If you’re a kid just out of high school, why should you go to college?  There are no jobs and no way to pay back your student loans.  So, for some faced with the possibility of chronic unemployment, they choose the gang lifestyle instead because it’s more appealing than standing in a line waiting for an unemployment check or lining up for blocks with other applicants all applying for the same few scant jobs.

As many in the dog lobby have advised several cities in Michigan: Take care of your economic problems overarchingly, and, as much as possible, deal with the fallout of economic decline in the meantime.  That can mean enticing more businesses to come to Michigan cities with low tax rates and other incentives, while dealing with the symptoms of urban poverty and blight on the back end. 

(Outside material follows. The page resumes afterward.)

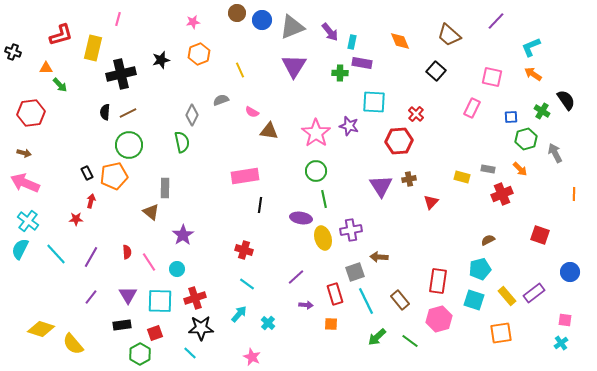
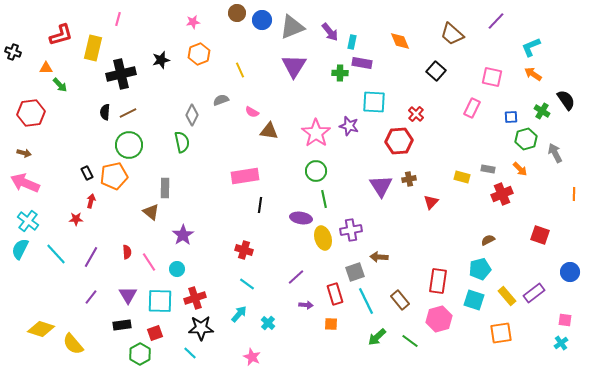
brown trapezoid at (449, 35): moved 3 px right, 1 px up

If Lansing has a free-roaming dog problem, then perhaps more temporary Animal Control staff are needed, which would be a lot more economically feasible than enforcing BSL, which, according to the Best Friends calculator would run close to $200,000 annually.  The economic downturn, which has hit Michigan hardest, is causing particularly youths and young adults to join gangs (or to use Lansing’s description, “street crews”) which in turn causes them to run drugs, fight dogs, and commit other serious crimes. Take care of these problems by encouraging job growth and after-school programs that keep kids away from gangs and drugs, and you’ll take care of your free-roaming dog problem.  Yes, admittedly, easier said than done, but again, you can’t point a finger at the symptom as if it’s the cause; you must address the problem at its source.

3 Responses to “Lansing, Michigan May Consider Breed-Specific Ordinance”

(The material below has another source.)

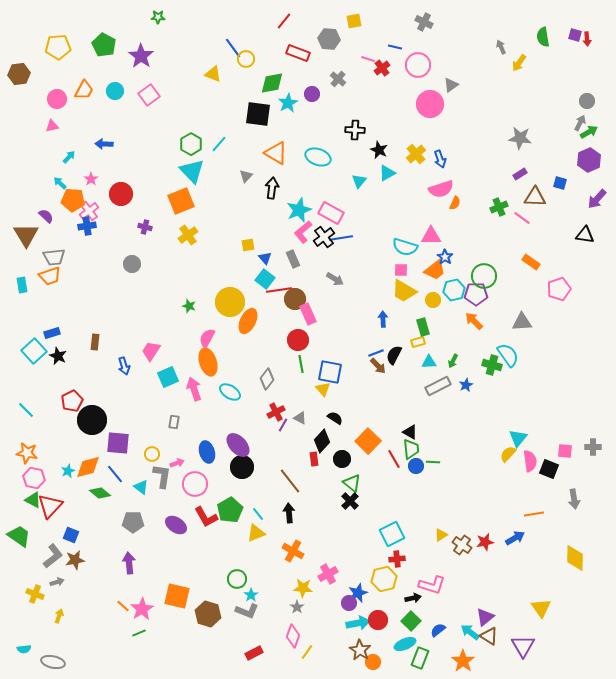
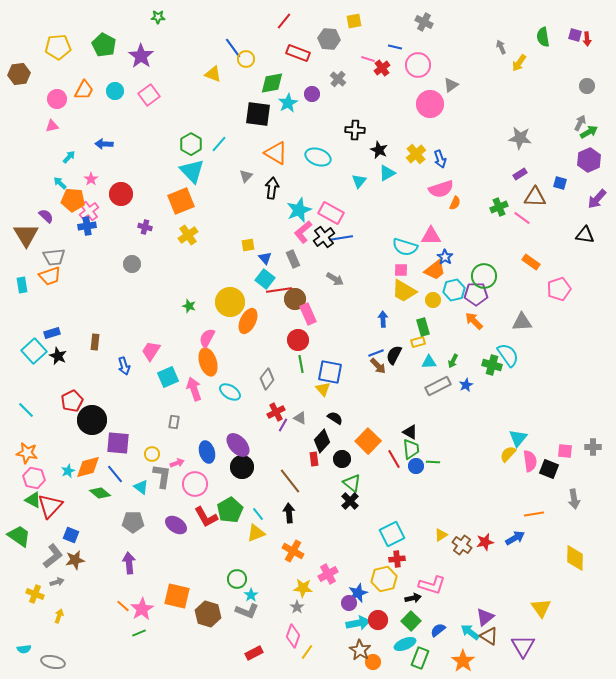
gray circle at (587, 101): moved 15 px up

  1. brandy mcnamara says:

    hello I would like you to know I’m in owner of 2 pitbull terriers they are very loving and caring dogs you cannot punish the breed but punish the deed any dog can be vicious not just pitbulls. in every sense this is a form of racism and discrimination and I am highly against it along with thousands of other people that have these dogs. my 1 pitbull terrier is a therapy dog for my autistic child so for people to put a bad name on these dogs because of certain kinds of people making them aggressive is disgusting. pitbull Terriers are actually very loyal and caring animals all you people are seeing is the aggressive side of the animals and again any animal can be aggressive down to the dogs that you guys use for police training German shepherds, once again we’re back to discrimination and racism of a dog it’s in the same category. my dogs are my family they are my children in a they will stay that way they will never leave my family either I believe that you guys need to do further research instead of picking on these animals in centering it down to pit bulls are bad. once again I am saying you punish the deed not the breed I have head pitbulls my whole life growing up and I am now an adult and have 2 of them and they are the most gracious kindness loving animals. thank you for your time I hope you read this email and do not delete it because it is showing good that pit bulls are not bad animals.

  2. NPBB.com says:

    Well said Brandy. Yes indeed, breed-specific restrictions are a lot like the prejudice of racism, because like racism, BSL unfairly scrutinizes a being based on hysteria and faulty thinking.

    I hope the Lansing Mayor and City Council are listening. And yes, if your son requires his American Pit Bull Terrier therapy dog, which of course he does, then if BSL does pass in Lansing you have an excellent legal case against the city for unfairly scrutinizing your son’s therapy dog which is an ADA violation.

    Best of luck. You all are in our prayers. ;-)

  3. brandy mcnamara says:

    My dogs are family and will not be leaving they are part of my family.